Three contemporary models provide powerful awareness for this essential shift in the way we professionally develop our staff across the region.

1. Self-Determined Learning positions the learner as an active agent in the self-reflection learning process (Heutagogy: Hase and Kenyon, 2000).

Considerations of this approach recognise that adults bring existing knowledge and complex motivations to any learning situation.

In practice, heutagogy means shifting the facilitator’s role from expert to guide (your Guide-On-The-Side), respecting the widening generational mismatch of expectations that loom large in our organizations.

This approach creates a psychologically safe space for young professionals and senior management to truly collaborate in excited debate, to define problems, explore solutions, and reflect critically on their current ways of working together.

This model is especially effective for supporting high potential employees who need more than pre-scripted professional development.

2. The Learning Transfer Evaluation Model (LTEM: v.13, 2024), developed by learning scientist Will Thalheimer, re-orients attention from content delivery to supported measurable outcomes in the office.

It stresses that true learning effectiveness is determined not by knowledge recall but by its successful application back in the workplace.

LTEM reinforces the need for experiential learning design, performance support tools, and post-training coaching to achieve lasting change.

3. The Individual Learning Journey model stems from doctoral research conducted in the GCC adult learning domain (Dr Laurence H. Brown, 2002 – 2006), during the co-construction of the GCC’s first online ‘Flipped-Learning’ hybrid degree programme, from 2001.

This experiential model was designed around an iterative, learner-as-agent framework, where participants shaped the direction of their learning by exploring their own personal online learning journey; coming together weekly to discuss the learning topic in a fully ‘flipped’, engaging peer-led group environment.

Rather than being ‘taught’ in the traditional sense, learners co-created knowledge in an individualised, context-driven space, making their learning process deeply personal, relevant to their respective interests and thus, empowering them to climb their individual career ladders.

This Individual Learning Journey model follows the precepts of both Heutagogy as well as LTEM, and was taken up by Saudi Arabia’s largest energy company nearly a decade ago.

Senior management invited Dr Brown to introduce this imperative development into the organisation’s General Instruction manual.
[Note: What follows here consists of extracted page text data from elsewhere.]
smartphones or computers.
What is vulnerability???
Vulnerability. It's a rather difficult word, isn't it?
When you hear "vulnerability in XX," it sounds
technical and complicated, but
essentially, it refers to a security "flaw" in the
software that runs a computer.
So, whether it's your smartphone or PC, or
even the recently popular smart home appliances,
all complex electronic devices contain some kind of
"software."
Hence, managers could facilitate staff-led decisions as to the training topics that their direct reports felt guided towards, making the most of the new, cutting-edge online programmes from the world’s leading learning institutions, via edX and Coursera for example.

This shift in strategy towards autonomous choice had an immediate effect on motivation, morale and retention.

These contemporary learning models underscore a fundamental truth as we move into the complexities of this year, that for professional development to be relevant, effective and authentic, it must be fully flexible, active, reflective, and anchored in our client’s real-world concerns.